(Source: Japan Times)

By Takashi Kitazume, Japan Times, Tokyo
Jun. 17--In the post-financial crisis world economic landscape, people are increasingly turning to emerging markets as the new engine of global growth. But are Japanese companies ready to compete in the changing environment?
Companies from industrialized nations will need to shift their research and development operations to those markets to better understand the different needs of local consumers, and Japanese firms appear to be lagging behind their leading competitors in that effort, experts from U.S. business schools said at a recent symposium in Tokyo.
Five scholars from American business schools took part in the May 29 symposium organized by the Keizai Koho Center under the theme, "Global economic crisis and challenges for Japanese corporations." Hideaki Miyajima, a professor at Waseda University's Graduate School of Commerce, served as moderator.

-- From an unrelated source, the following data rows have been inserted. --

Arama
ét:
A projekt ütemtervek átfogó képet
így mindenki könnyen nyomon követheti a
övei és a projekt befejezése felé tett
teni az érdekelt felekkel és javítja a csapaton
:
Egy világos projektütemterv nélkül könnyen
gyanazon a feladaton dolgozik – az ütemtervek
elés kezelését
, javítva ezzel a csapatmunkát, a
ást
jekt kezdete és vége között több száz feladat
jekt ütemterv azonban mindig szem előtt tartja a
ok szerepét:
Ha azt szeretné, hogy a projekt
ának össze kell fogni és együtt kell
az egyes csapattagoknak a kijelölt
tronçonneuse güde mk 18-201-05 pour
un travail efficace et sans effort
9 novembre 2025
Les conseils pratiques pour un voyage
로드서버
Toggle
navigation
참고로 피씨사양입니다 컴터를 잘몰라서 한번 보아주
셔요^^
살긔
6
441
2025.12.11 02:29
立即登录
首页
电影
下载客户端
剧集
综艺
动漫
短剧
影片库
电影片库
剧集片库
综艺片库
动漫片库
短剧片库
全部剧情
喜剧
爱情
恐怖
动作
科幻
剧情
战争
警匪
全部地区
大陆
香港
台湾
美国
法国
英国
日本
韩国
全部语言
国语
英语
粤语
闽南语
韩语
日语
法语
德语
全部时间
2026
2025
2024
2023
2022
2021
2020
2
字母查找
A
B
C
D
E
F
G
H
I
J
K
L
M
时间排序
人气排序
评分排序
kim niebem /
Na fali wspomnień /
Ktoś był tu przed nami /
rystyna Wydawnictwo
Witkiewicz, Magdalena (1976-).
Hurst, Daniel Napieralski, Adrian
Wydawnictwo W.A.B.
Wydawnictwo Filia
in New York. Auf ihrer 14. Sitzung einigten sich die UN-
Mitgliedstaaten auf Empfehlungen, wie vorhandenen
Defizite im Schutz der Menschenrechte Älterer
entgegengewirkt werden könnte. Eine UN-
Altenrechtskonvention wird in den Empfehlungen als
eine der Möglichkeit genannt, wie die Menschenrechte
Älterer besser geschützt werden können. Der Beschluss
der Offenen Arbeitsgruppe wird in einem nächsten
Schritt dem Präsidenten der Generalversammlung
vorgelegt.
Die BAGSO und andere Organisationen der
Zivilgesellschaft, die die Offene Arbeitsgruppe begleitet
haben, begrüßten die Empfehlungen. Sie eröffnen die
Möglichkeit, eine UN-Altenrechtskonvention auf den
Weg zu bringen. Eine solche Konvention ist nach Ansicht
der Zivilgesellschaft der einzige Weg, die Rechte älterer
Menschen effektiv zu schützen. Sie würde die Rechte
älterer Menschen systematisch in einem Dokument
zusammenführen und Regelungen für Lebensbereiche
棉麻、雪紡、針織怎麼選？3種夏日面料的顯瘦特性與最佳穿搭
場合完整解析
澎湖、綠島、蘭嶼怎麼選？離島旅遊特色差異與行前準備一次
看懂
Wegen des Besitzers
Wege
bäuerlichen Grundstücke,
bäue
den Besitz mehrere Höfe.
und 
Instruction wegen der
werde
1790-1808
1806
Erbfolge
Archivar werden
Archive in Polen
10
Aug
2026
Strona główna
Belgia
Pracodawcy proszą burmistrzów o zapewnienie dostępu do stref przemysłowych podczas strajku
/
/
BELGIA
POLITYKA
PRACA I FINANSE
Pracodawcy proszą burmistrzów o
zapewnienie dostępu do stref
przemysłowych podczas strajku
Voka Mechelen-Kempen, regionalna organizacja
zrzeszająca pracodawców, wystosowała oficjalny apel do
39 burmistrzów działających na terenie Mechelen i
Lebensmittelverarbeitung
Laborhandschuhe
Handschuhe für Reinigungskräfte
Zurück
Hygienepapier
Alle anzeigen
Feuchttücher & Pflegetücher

Growth forecasts for the coming decades clearly show that emerging markets, notably China and India, will be where the demand for new products and services is going to be, said Gautam Ahuja, a professor of business administration at University of Michigan Business School.

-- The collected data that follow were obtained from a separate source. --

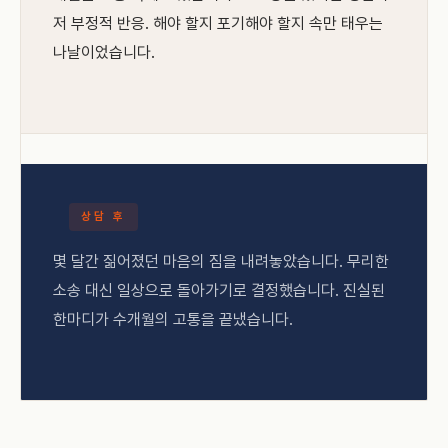
저 부정적 반응. 해야 할지 포기해야 할지 속만 태우는
나날이었습니다.
상담 후
몇 달간 짊어졌던 마음의 짐을 내려놓았습니다. 무리한
소송 대신 일상으로 돌아가기로 결정했습니다. 진실된
한마디가 수개월의 고통을 끝냈습니다.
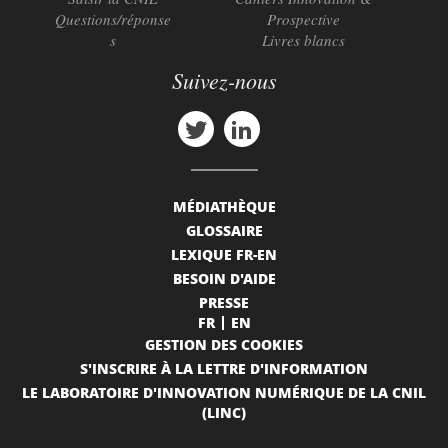
Questions/réponse
Prospective
s
Livres blancs
Suivez-nous
MÉDIATHÈQUE
GLOSSAIRE
LEXIQUE FR-EN
BESOIN D'AIDE
PRESSE
FR
EN
GESTION DES COOKIES
S'INSCRIRE À LA LETTRE D'INFORMATION
LE LABORATOIRE D'INNOVATION NUMÉRIQUE DE LA CNIL
(LINC)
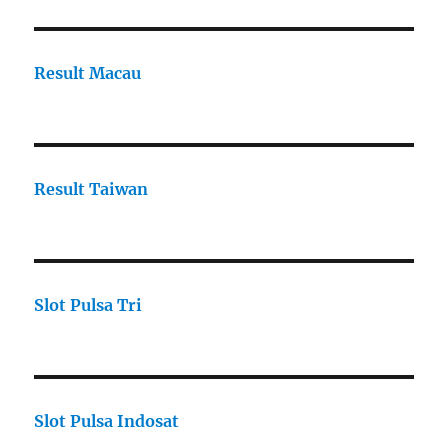
Result Macau
Result Taiwan
Slot Pulsa Tri
Slot Pulsa Indosat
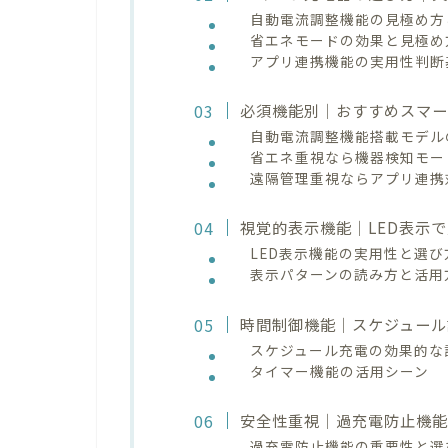
自動電流調整機能の見極め方
省エネモードの効果と見極め
アプリ連携機能の実用性判断
必須機能別｜おすすめスマ
自動電流調整機能搭載モデル
省エネ重視なら機器検知モー
遠隔管理重視ならアプリ連携
視覚的表示機能｜LED表示
LED表示機能の実用性と選び
表示パターンの読み方と活用
時間制御機能｜スケジュール
スケジュール充電の効果的な
タイマー機能の活用シーン
安全性重視｜過充電防止機
過充電防止機能の重要性と選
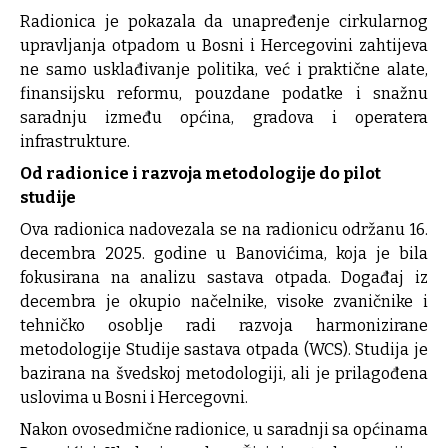
Radionica je pokazala da unapređenje cirkularnog
upravljanja otpadom u Bosni i Hercegovini zahtijeva
ne samo usklađivanje politika, već i praktične alate,
finansijsku reformu, pouzdane podatke i snažnu
saradnju između općina, gradova i operatera
infrastrukture.
Od radionice i razvoja metodologije do pilot
studije
Ova radionica nadovezala se na radionicu održanu 16.
decembra 2025. godine u Banovićima, koja je bila
fokusirana na analizu sastava otpada. Događaj iz
decembra je okupio načelnike, visoke zvaničnike i
tehničko osoblje radi razvoja harmonizirane
metodologije Studije sastava otpada (WCS). Studija je
bazirana na švedskoj metodologiji, ali je prilagođena
uslovima u Bosni i Hercegovni.
Nakon ovosedmične radionice, u saradnji sa općinama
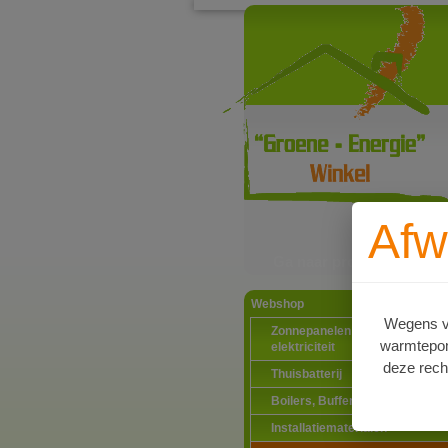
Afw
Ga naar productinformat
Webshop
Wegens va
Zonnepanelen PV-systemen
warmtepomp
elektriciteit
deze rech
Thuisbatterij
Boilers, Buffervaten en toebeh
Installatiematerialen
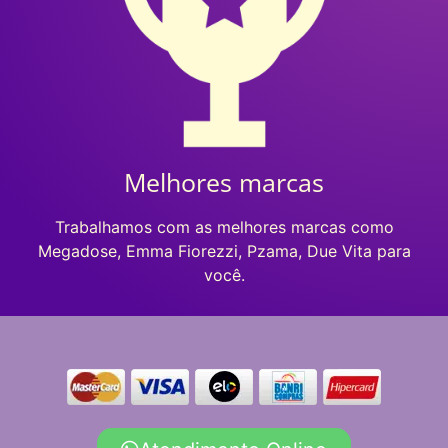
Melhores marcas
Trabalhamos com as melhores marcas como
Megadose, Emma Fiorezzi, Pzama, Due Vita para
você.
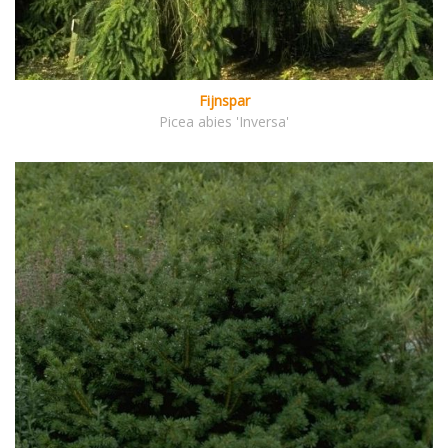
Fijnspar
Picea abies 'Inversa'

With their labor cost advantage, these countries have emerged as new hubs of global manufacturing and services. With the lower end of global manufacturing and services fast moving to the emerging markets, a typical answer from businesses in developed economies is that they will move up the food chain -- innovate and develop new technologies, he said.

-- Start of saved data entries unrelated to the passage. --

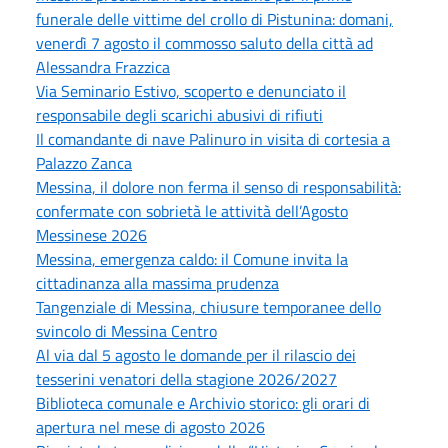
funerale delle vittime del crollo di Pistunina: domani,
venerdì 7 agosto il commosso saluto della città ad
Alessandra Frazzica
Via Seminario Estivo, scoperto e denunciato il
responsabile degli scarichi abusivi di rifiuti
Il comandante di nave Palinuro in visita di cortesia a
Palazzo Zanca
Messina, il dolore non ferma il senso di responsabilità:
confermate con sobrietà le attività dell’Agosto
Messinese 2026
Messina, emergenza caldo: il Comune invita la
cittadinanza alla massima prudenza
Tangenziale di Messina, chiusure temporanee dello
svincolo di Messina Centro
Al via dal 5 agosto le domande per il rilascio dei
tesserini venatori della stagione 2026/2027
Biblioteca comunale e Archivio storico: gli orari di
apertura nel mese di agosto 2026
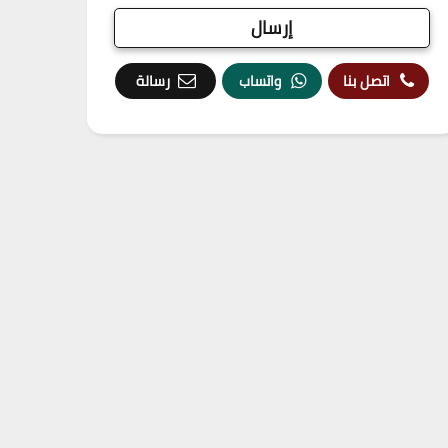
اتصل بنا
واتساب
رسالة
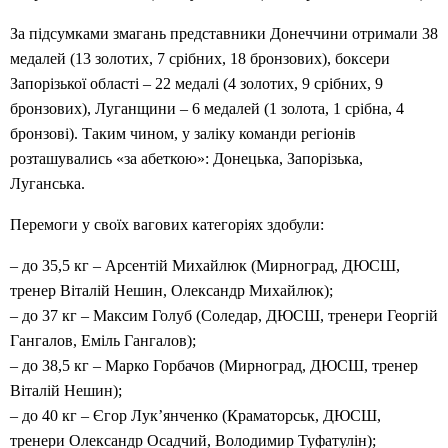
За підсумками змагань представники Донеччини отримали 38
медалей (13 золотих, 7 срібних, 18 бронзових), боксери
Запорізької області – 22 медалі (4 золотих, 9 срібних, 9
бронзових), Луганщини – 6 медалей (1 золота, 1 срібна, 4
бронзові). Таким чином, у заліку команди регіонів
розташувались «за абеткою»: Донецька, Запорізька,
Луганська.
Перемоги у своїх вагових категоріях здобули:
– до 35,5 кг – Арсентій Михайлюк (Мирноград, ДЮСШ,
тренер Віталій Нешин, Олександр Михайлюк);
– до 37 кг – Максим Голуб (Соледар, ДЮСШ, тренери Георгій
Гангалов, Еміль Гангалов);
– до 38,5 кг – Марко Горбачов (Мирноград, ДЮСШ, тренер
Віталій Нешин);
– до 40 кг – Єгор Лук’янченко (Краматорськ, ДЮСШ,
тренери Олександр Осадчий, Володимир Туфатулін);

"So if we accept this particular Darwinian logic of globalization, it would appear that there is a new division of labor. Japan, Europe and the United States serve as the innovative engine of the world economy while the emerging markets provide significantly cheaper, labor-based manufacturing and services," Ahuja said.
However, he noted, companies based in the emerging markets are "not going to respect" such a division of labor but are trying to take advantage of their proximity to consumers in those markets to "create innovations that are meaningful" to their customers.
To cope with the new landscape of global demand, companies from developed countries need to compete among themselves to develop higher-value technologies and products, and also ensure that technologies "lead to products and services that the buyers in emerging markets find valuable," Ahuja said. But added to this fairly difficult task is that companies from the emerging markets will be trying to innovate and develop technologies for new products and services, he added.
"The question is," he said, "how well prepared are Japanese firms for this particular battle."
Successful innovation, Ahuja pointed out, is not about creating new products, but creating new products and services that users demand and buy. And that comes not just from the creation of wonderful technology but from a match between user needs and technologies, he said.
To understand what consumers need and want, "the innovator has to put himself in the context of the buyer, and understand the buyer's life and the buyer's needs from the buyer's perspective. You have to step into the buyer's shoes to understand what their world is about and what needs need to be satisfied," he said.
And this implies that firms that intend to become successful innovators in a globalizing world need to globalize their innovation efforts, and spread out their R & D activities across different countries, rather than concentrating them on one or two countries, Ahuja told the audience.